▸ Work task
A bare number is the expected answer: the count of lines in the data holding "travail".

--- Information shown Enclosed Below ---

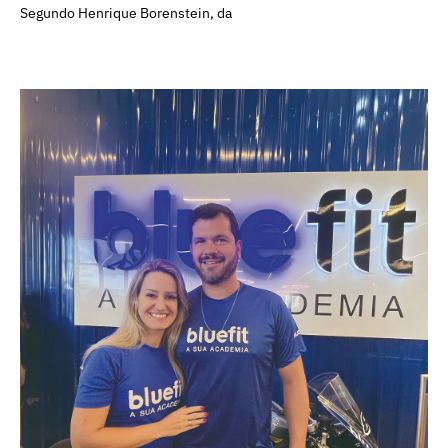
Segundo Henrique Borenstein, da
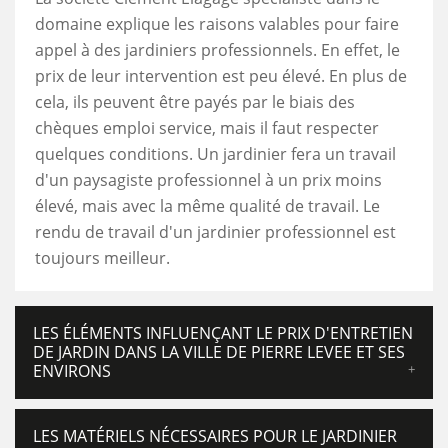
domaine explique les raisons valables pour faire
appel à des jardiniers professionnels. En effet, le
prix de leur intervention est peu élevé. En plus de
cela, ils peuvent être payés par le biais des
chèques emploi service, mais il faut respecter
quelques conditions. Un jardinier fera un travail
d'un paysagiste professionnel à un prix moins
élevé, mais avec la même qualité de travail. Le
rendu de travail d'un jardinier professionnel est
toujours meilleur.
LES ÉLÉMENTS INFLUENÇANT LE PRIX D'ENTRETIEN
DE JARDIN DANS LA VILLE DE PIERRE LEVEE ET SES
ENVIRONS
LES MATÉRIELS NÉCESSAIRES POUR LE JARDINIER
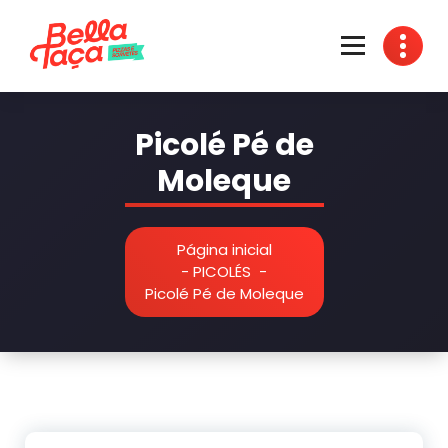
Pular
para
o
conteúdo
Fábrica de Sorvetes, Massas e Pizzas
Picolé Pé de
Moleque
Página inicial
-
PICOLÉS
-
Picolé Pé de Moleque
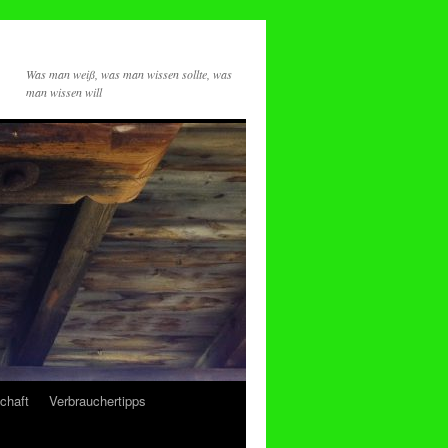
Was man weiß, was man wissen sollte, was
man wissen will
chaft
Verbrauchertipps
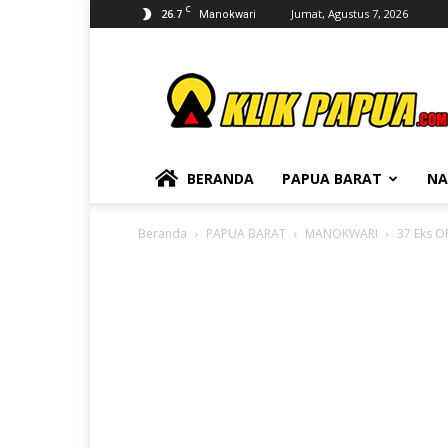
C
26.7
Jumat, Agustus 7, 2026
Manokwari
KLIKPAPUA
BERANDA
PAPUA BARAT
NA
Beranda
PAPUA BARAT
MANOKWARI
37 Eks OP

--- End of Enclosed Information shown ---

▸ Written response
3